__Task__:
Lines with the word "within" are the answer; copy each of them from the data below.

__The input__:
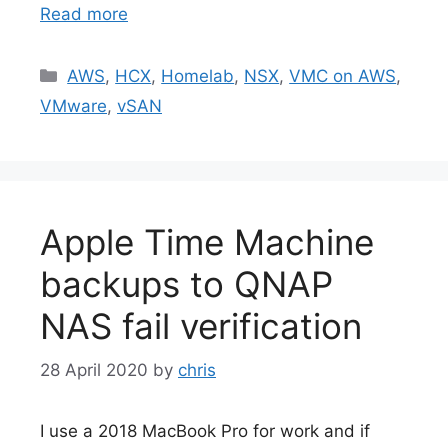
Read more
Categories
AWS
,
HCX
,
Homelab
,
NSX
,
VMC on AWS
,
VMware
,
vSAN
Apple Time Machine
backups to QNAP
NAS fail verification
28 April 2020
by
chris
I use a 2018 MacBook Pro for work and if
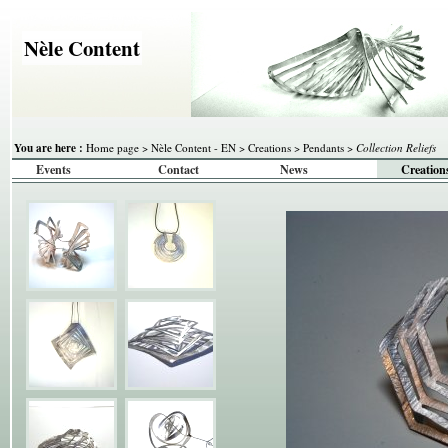
Nèle Content
You are here :
Home page
>
Nèle Content - EN
>
Creations
>
Pendants
>
Collection Reliefs
Events
Contact
News
Creation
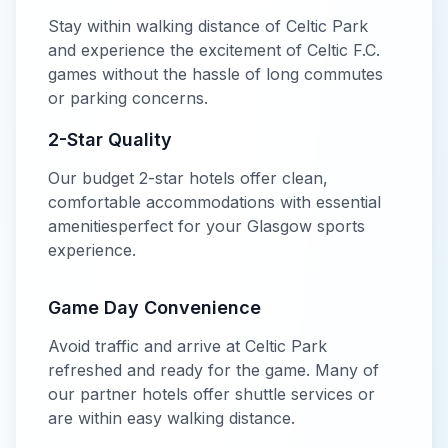
Stay within walking distance of
Celtic Park
and experience the excitement of
Celtic F.C.
games without the hassle of long commutes
or parking concerns.
2-Star
Quality
Our
budget
2-star
hotels offer
clean,
comfortable accommodations with essential
amenities
perfect for your
Glasgow
sports
experience.
Game Day Convenience
Avoid traffic and arrive at
Celtic Park
refreshed and ready for the game. Many of
our partner hotels offer shuttle services or
are within easy walking distance.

__Solution to this task__:
Stay within walking distance of
are within easy walking distance.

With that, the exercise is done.